9-fold cross validation score ("Accuracy") : 0.85

10-fold cross validation score ("Accuracy") : 0.85


### 2-3 Using IterativeImputer

In [41]:
gNBpipe  = Pipeline(steps=[
    ('imputer', IterativeImputer(missing_values = np.nan)),
    ('scaler', StandardScaler()),
    ('classifier', GaussianNB())])

In [42]:
cross_validation_folds = 1
for num in range(1,10):
    cross_validation_folds=cross_validation_folds+1
    acc_arr = cross_val_score(gNBpipe, X, y, cv=cross_validation_folds, n_jobs = -1)
    print('\n{0}-fold cross validation score ("Accuracy") : {1:.2f}'.format(cross_validation_folds,sum(acc_arr)/len(acc_arr)))

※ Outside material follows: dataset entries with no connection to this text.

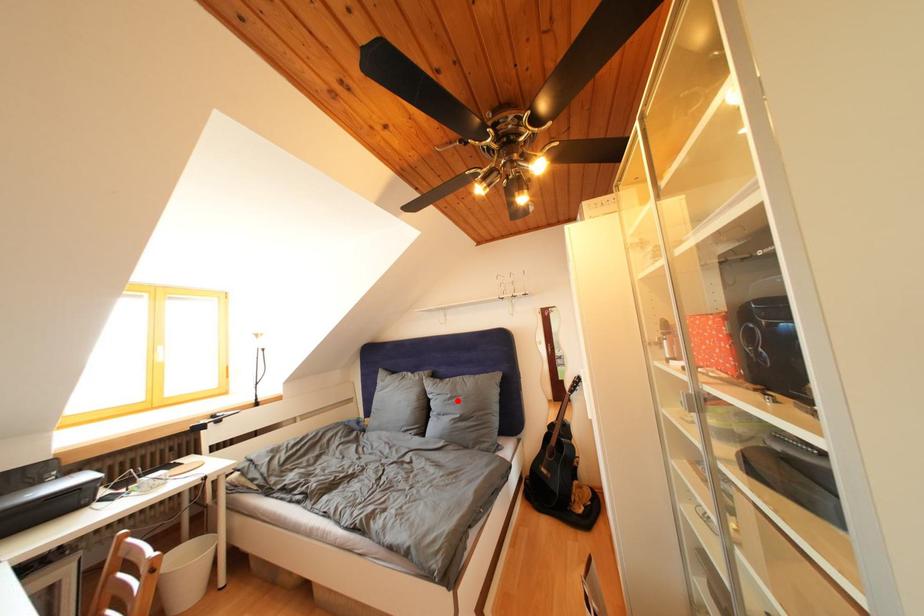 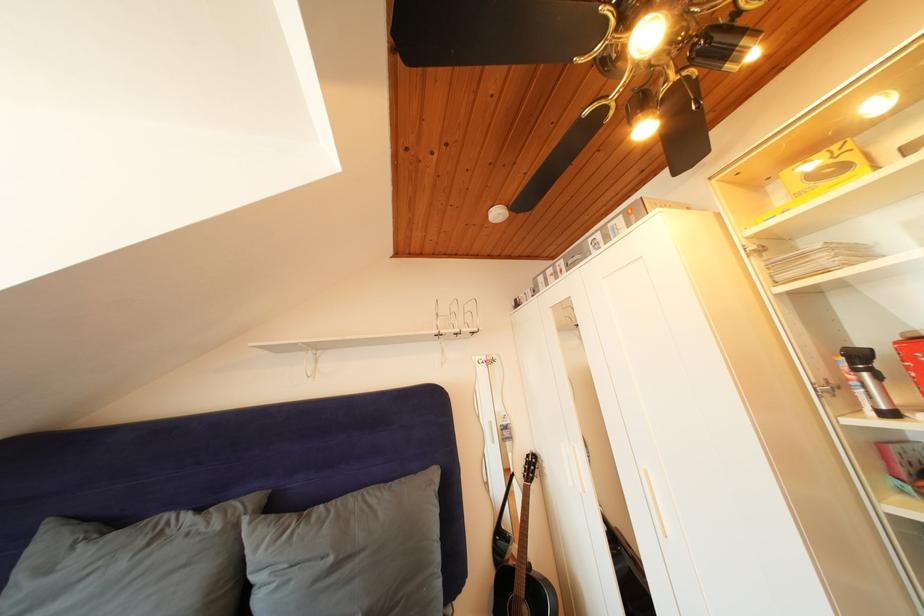 Question: I am providing you with two images of the same scene from different viewpoints. A red point is marked on the first image. Is the red point's position out of view in image 2?

Choices:
 (A) Yes
 (B) No

Answer: (B) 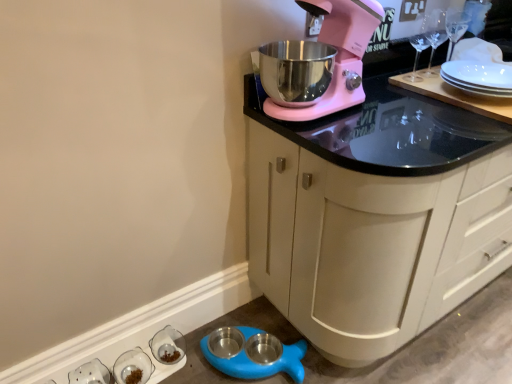 Question: Is clear glass bowl at lower left, arranged as the 3th tableware when viewed from the left, oriented away from white glossy salt and pepper shakers at lower left, acting as the 3th tableware starting from the right?

Choices:
 (A) yes
 (B) no

Answer: (B)

Question: Are clear glass bowl at lower left, arranged as the 3th tableware when viewed from the left, and white glossy salt and pepper shakers at lower left, which ranks as the 1th tableware in left-to-right order, located far from each other?

Choices:
 (A) no
 (B) yes

Answer: (A)

Question: Can you confirm if clear glass bowl at lower left, arranged as the 3th tableware when viewed from the left, is wider than white glossy salt and pepper shakers at lower left, which ranks as the 1th tableware in left-to-right order?

Choices:
 (A) yes
 (B) no

Answer: (A)

Question: Considering the relative positions of clear glass bowl at lower left, the 1th tableware viewed from the right, and white glossy salt and pepper shakers at lower left, which ranks as the 1th tableware in left-to-right order, in the image provided, is clear glass bowl at lower left, the 1th tableware viewed from the right, to the right of white glossy salt and pepper shakers at lower left, which ranks as the 1th tableware in left-to-right order, from the viewer's perspective?

Choices:
 (A) yes
 (B) no

Answer: (A)

Question: Is clear glass bowl at lower left, the 1th tableware viewed from the right, taller than white glossy salt and pepper shakers at lower left, which ranks as the 1th tableware in left-to-right order?

Choices:
 (A) yes
 (B) no

Answer: (B)

Question: Does point (274, 102) appear closer or farther from the camera than point (278, 362)?

Choices:
 (A) farther
 (B) closer

Answer: (B)

Question: From a real-world perspective, is pink matte mixer at upper right physically located above or below blue rubber pet bowls at lower left?

Choices:
 (A) above
 (B) below

Answer: (A)

Question: Considering the relative positions of pink matte mixer at upper right and blue rubber pet bowls at lower left in the image provided, is pink matte mixer at upper right to the left or to the right of blue rubber pet bowls at lower left?

Choices:
 (A) left
 (B) right

Answer: (B)

Question: Relative to blue rubber pet bowls at lower left, is pink matte mixer at upper right in front or behind?

Choices:
 (A) front
 (B) behind

Answer: (A)

Question: From a real-world perspective, relative to matte white cabinet at upper right, is blue rubber pet bowls at lower left vertically above or below?

Choices:
 (A) below
 (B) above

Answer: (A)

Question: Looking at the image, does blue rubber pet bowls at lower left seem bigger or smaller compared to matte white cabinet at upper right?

Choices:
 (A) small
 (B) big

Answer: (A)

Question: Is point (241, 329) closer or farther from the camera than point (426, 192)?

Choices:
 (A) closer
 (B) farther

Answer: (B)

Question: Looking at their shapes, would you say blue rubber pet bowls at lower left is wider or thinner than matte white cabinet at upper right?

Choices:
 (A) wide
 (B) thin

Answer: (B)

Question: Considering the positions of clear glass bowl at lower left, the 1th tableware viewed from the right, and clear glass bowls at lower left, the 2th tableware when ordered from left to right, in the image, is clear glass bowl at lower left, the 1th tableware viewed from the right, taller or shorter than clear glass bowls at lower left, the 2th tableware when ordered from left to right,?

Choices:
 (A) tall
 (B) short

Answer: (B)

Question: Based on their positions, is clear glass bowl at lower left, the 1th tableware viewed from the right, located to the left or right of clear glass bowls at lower left, the 2th tableware when ordered from left to right?

Choices:
 (A) right
 (B) left

Answer: (A) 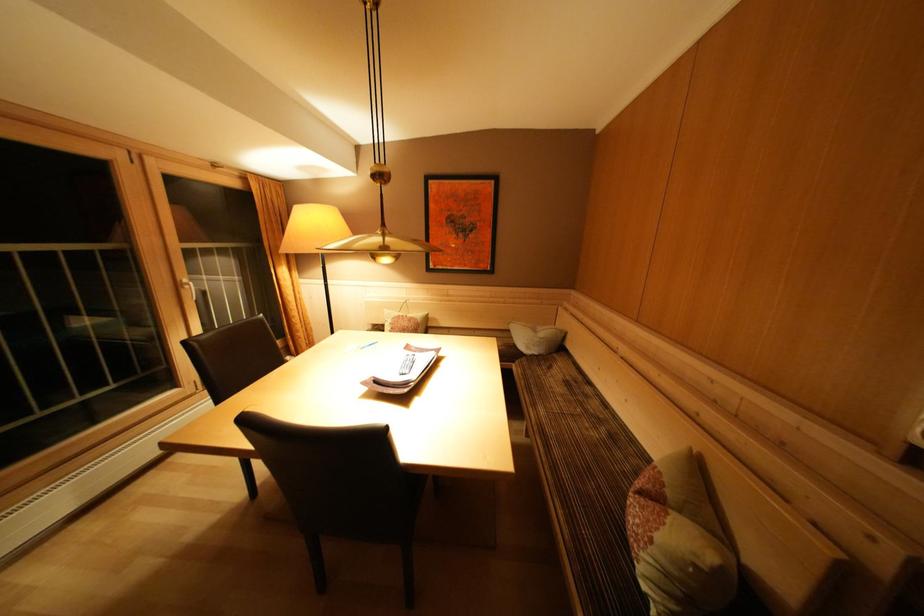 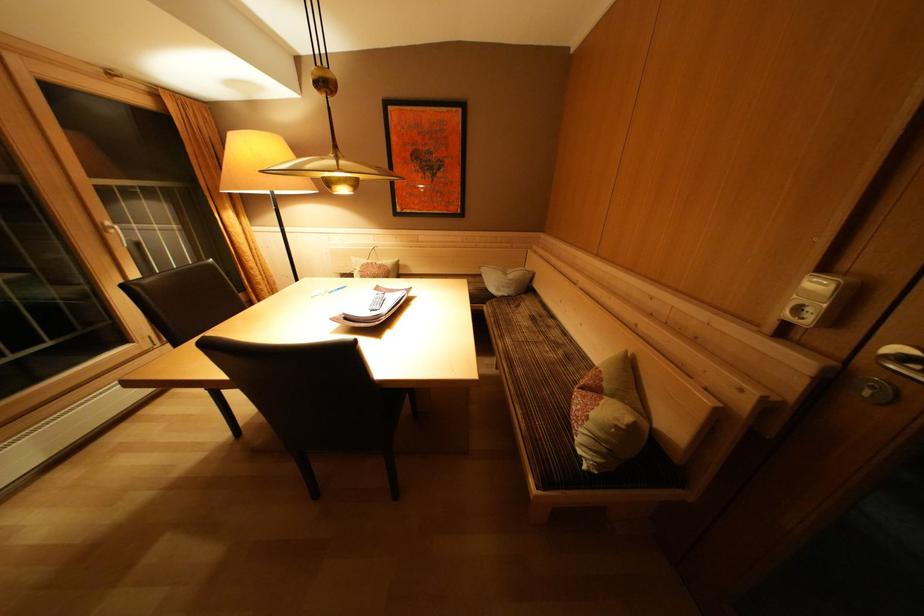 The point at (549, 339) is marked in the first image. Where is the corresponding point in the second image?

(517, 281) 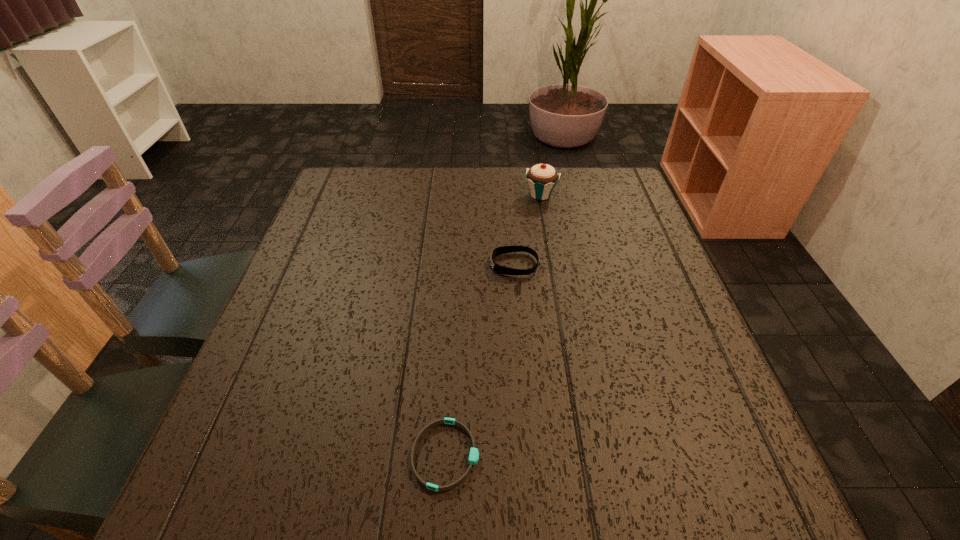 Identify the location of cupcake. The image size is (960, 540). (542, 178).

The width and height of the screenshot is (960, 540). I want to click on the tallest object, so click(542, 178).

Where is `the second farthest object`? The width and height of the screenshot is (960, 540). the second farthest object is located at coordinates (497, 251).

This screenshot has width=960, height=540. In order to click on the farther wristband in this screenshot , I will do `click(497, 251)`.

The height and width of the screenshot is (540, 960). Find the location of `the nearest object`. the nearest object is located at coordinates (474, 454).

I want to click on the nearer wristband, so click(474, 454).

Where is `vacant space located on the front of the cupcake`? The image size is (960, 540). vacant space located on the front of the cupcake is located at coordinates (x=556, y=282).

You are a GUI agent. You are given a task and a screenshot of the screen. Output one action in this format:
    pyautogui.click(x=<x>, y=<y>)
    Task: Click on the blank space located 0.350m on the display of the second shortest object
    The height and width of the screenshot is (540, 960).
    Given the screenshot: What is the action you would take?
    pyautogui.click(x=345, y=264)

Where is `vacant area situated 0.320m on the display of the second shortest object`? This screenshot has height=540, width=960. vacant area situated 0.320m on the display of the second shortest object is located at coordinates (357, 264).

Locate an element on the screen. The width and height of the screenshot is (960, 540). free region located 0.140m on the display of the second shortest object is located at coordinates (432, 264). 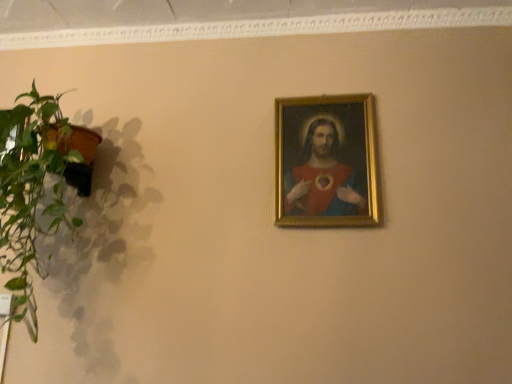 Question: Can you confirm if matte gold frame at upper center is shorter than green leafy plant at left?

Choices:
 (A) yes
 (B) no

Answer: (A)

Question: Does matte gold frame at upper center have a smaller size compared to green leafy plant at left?

Choices:
 (A) no
 (B) yes

Answer: (B)

Question: Does matte gold frame at upper center have a lesser width compared to green leafy plant at left?

Choices:
 (A) no
 (B) yes

Answer: (B)

Question: From the image's perspective, is matte gold frame at upper center under green leafy plant at left?

Choices:
 (A) no
 (B) yes

Answer: (A)

Question: Can you confirm if matte gold frame at upper center is taller than green leafy plant at left?

Choices:
 (A) yes
 (B) no

Answer: (B)

Question: Is matte gold frame at upper center located outside green leafy plant at left?

Choices:
 (A) yes
 (B) no

Answer: (A)

Question: Is the depth of green leafy plant at left less than that of matte gold frame at upper center?

Choices:
 (A) yes
 (B) no

Answer: (A)

Question: Would you say matte gold frame at upper center is part of green leafy plant at left's contents?

Choices:
 (A) yes
 (B) no

Answer: (B)

Question: From a real-world perspective, is green leafy plant at left beneath matte gold frame at upper center?

Choices:
 (A) yes
 (B) no

Answer: (A)

Question: From a real-world perspective, is green leafy plant at left on matte gold frame at upper center?

Choices:
 (A) yes
 (B) no

Answer: (B)

Question: Considering the relative sizes of green leafy plant at left and matte gold frame at upper center in the image provided, is green leafy plant at left wider than matte gold frame at upper center?

Choices:
 (A) no
 (B) yes

Answer: (B)

Question: Can you confirm if green leafy plant at left is thinner than matte gold frame at upper center?

Choices:
 (A) yes
 (B) no

Answer: (B)

Question: From the image's perspective, is matte gold frame at upper center above or below green leafy plant at left?

Choices:
 (A) above
 (B) below

Answer: (A) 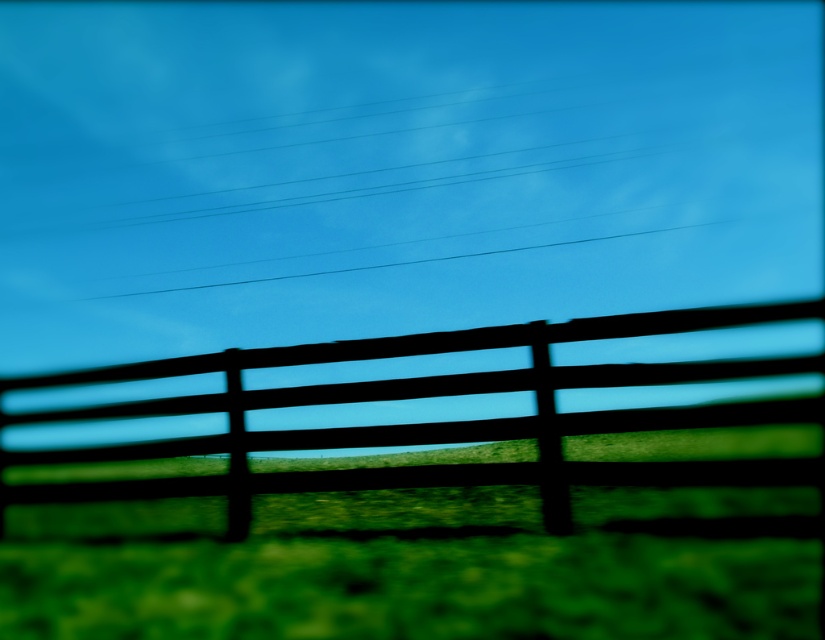 Can you confirm if green matte grass at center is positioned above black wood fence at center?

No, green matte grass at center is not above black wood fence at center.

Who is more forward, (x=629, y=582) or (x=632, y=480)?

Point (x=629, y=582)

Between point (255, 545) and point (79, 413), which one is positioned behind?

The point (79, 413) is more distant.

This screenshot has width=825, height=640. What are the coordinates of `green matte grass at center` in the screenshot? It's located at (420, 566).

2-fold cross validation score ("Accuracy") : 0.84

3-fold cross validation score ("Accuracy") : 0.84

4-fold cross validation score ("Accuracy") : 0.84

5-fold cross validation score ("Accuracy") : 0.83

6-fold cross validation score ("Accuracy") : 0.84

7-fold cross validation score ("Accuracy") : 0.83

8-fold cross validation score ("Accuracy") : 0.84

9-fold cross validation score ("Accuracy") : 0.83

10-fold cross validation score ("Accuracy") : 0.84


## Comments on the performance

 1. Among the four imputers, IterativeImputer performed best when using Penguins MV0.2 dataset

2. Among the four imputers, MyGussianNB performed best of filling in missing values when using Penguins MV0.4 dataset. Otherwise, among the three imputers using in the GaussianNB classifier, SimpleImputer performed best.